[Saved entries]
<<<<

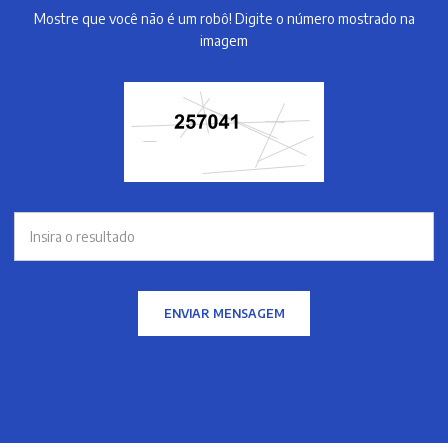
Mostre que você não é um robô! Digite o número mostrado na
imagem
ENVIAR MENSAGEM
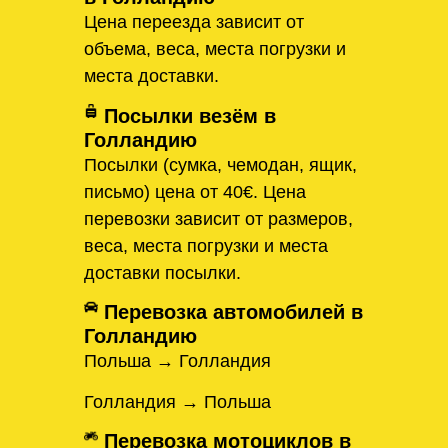
Цена переезда зависит от
объема, веса, места погрузки и
места доставки.
Посылки везём в
Голландию
Посылки (сумка, чемодан, ящик,
письмо) цена от 40€. Цена
перевозки зависит от размеров,
веса, места погрузки и места
доставки посылки.
Перевозка автомобилей в
Голландию
Польша → Голландия
Голландия → Польша
Перевозка мотоциклов в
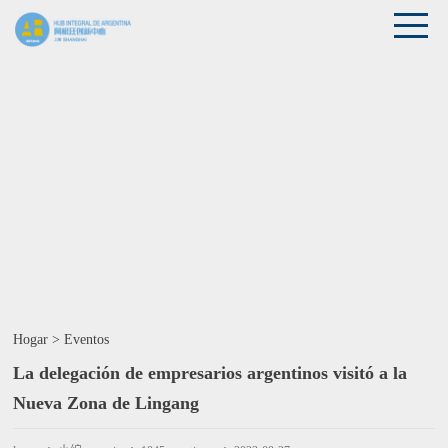
Hogar
>
Eventos
La delegación de empresarios argentinos visitó a la
Nueva Zona de Lingang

>>>>

Would you copy each line above exactly as given, dropping any images?

Mostre que você não é um robô! Digite o número mostrado na
imagem
ENVIAR MENSAGEM
Цена переезда зависит от
объема, веса, места погрузки и
места доставки.
Посылки везём в
Голландию
Посылки (сумка, чемодан, ящик,
письмо) цена от 40€. Цена
перевозки зависит от размеров,
веса, места погрузки и места
доставки посылки.
Перевозка автомобилей в
Голландию
Польша → Голландия
Голландия → Польша
Перевозка мотоциклов в
Hogar
>
Eventos
La delegación de empresarios argentinos visitó a la
Nueva Zona de Lingang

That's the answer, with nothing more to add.